Input records Start Marker

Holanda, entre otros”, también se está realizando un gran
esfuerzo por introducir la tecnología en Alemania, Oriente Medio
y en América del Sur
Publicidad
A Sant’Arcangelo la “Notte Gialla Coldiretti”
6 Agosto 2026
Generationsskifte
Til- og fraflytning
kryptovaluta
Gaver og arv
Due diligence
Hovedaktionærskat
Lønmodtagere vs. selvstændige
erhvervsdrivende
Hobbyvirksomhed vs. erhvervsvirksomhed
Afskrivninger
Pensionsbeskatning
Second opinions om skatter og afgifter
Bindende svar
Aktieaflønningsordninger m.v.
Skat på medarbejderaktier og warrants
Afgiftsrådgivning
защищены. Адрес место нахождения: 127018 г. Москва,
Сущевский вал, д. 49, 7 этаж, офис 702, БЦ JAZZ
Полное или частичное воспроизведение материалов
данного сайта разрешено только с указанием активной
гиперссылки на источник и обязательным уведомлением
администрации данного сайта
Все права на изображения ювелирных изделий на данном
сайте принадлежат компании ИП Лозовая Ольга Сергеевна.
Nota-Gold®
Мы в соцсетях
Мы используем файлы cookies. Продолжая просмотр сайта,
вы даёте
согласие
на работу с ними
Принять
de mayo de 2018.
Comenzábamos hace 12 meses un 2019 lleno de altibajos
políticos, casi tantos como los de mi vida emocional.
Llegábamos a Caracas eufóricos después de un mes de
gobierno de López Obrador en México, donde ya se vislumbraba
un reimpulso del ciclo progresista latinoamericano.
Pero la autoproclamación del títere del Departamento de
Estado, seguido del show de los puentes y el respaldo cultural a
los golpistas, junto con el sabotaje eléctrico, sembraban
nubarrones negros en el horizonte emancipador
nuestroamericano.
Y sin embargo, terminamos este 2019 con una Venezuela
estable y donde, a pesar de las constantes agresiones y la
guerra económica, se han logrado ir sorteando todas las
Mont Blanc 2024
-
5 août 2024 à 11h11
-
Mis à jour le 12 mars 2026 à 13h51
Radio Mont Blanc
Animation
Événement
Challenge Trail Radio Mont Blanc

Input records End Marker
Input records Start Marker

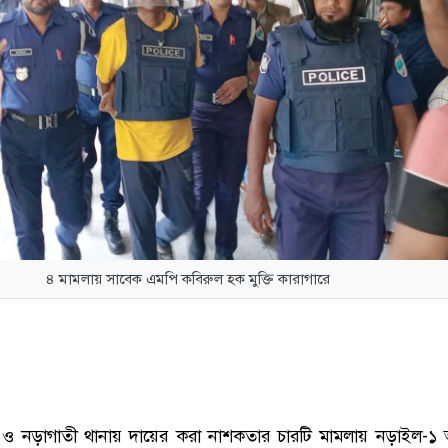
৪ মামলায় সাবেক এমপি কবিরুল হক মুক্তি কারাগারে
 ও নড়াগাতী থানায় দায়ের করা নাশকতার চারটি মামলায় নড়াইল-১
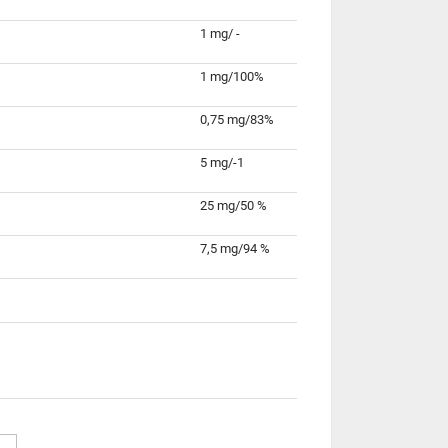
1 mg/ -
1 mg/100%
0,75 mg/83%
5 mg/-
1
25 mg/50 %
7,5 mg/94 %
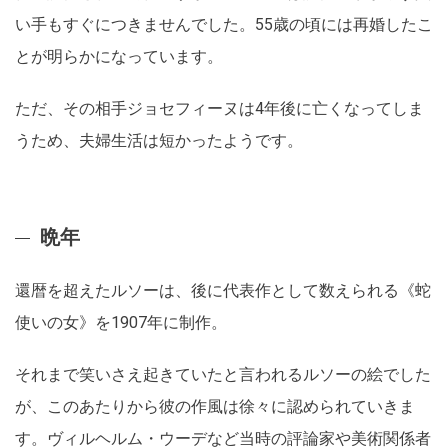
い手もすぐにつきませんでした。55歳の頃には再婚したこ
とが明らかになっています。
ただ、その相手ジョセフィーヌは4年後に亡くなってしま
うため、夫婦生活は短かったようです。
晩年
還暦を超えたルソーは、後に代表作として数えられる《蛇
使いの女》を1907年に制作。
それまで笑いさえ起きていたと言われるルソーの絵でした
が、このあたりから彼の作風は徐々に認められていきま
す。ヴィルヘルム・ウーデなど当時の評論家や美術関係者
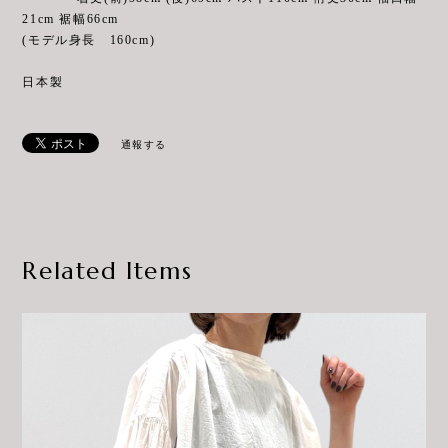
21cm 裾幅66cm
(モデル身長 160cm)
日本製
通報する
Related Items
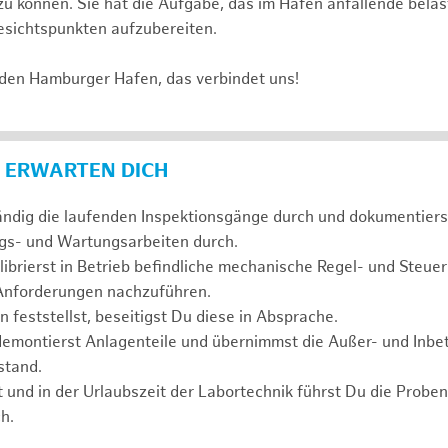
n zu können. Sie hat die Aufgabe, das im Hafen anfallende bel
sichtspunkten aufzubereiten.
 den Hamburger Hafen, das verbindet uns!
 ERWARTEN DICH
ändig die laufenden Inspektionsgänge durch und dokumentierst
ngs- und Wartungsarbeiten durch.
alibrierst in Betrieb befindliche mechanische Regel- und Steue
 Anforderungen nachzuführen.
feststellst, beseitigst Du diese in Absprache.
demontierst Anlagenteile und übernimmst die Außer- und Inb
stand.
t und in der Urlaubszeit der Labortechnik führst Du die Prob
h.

Input records End Marker

> **Exercise directions**
In the records above, find the line with "Lønmodtagere vs. selvstændige"; write out exactly that line and each one after it, stopping after the line with "Сущевский вал, д.".

> **Response**
Lønmodtagere vs. selvstændige
erhvervsdrivende
Hobbyvirksomhed vs. erhvervsvirksomhed
Afskrivninger
Pensionsbeskatning
Second opinions om skatter og afgifter
Bindende svar
Aktieaflønningsordninger m.v.
Skat på medarbejderaktier og warrants
Afgiftsrådgivning
защищены. Адрес место нахождения: 127018 г. Москва,
Сущевский вал, д. 49, 7 этаж, офис 702, БЦ JAZZ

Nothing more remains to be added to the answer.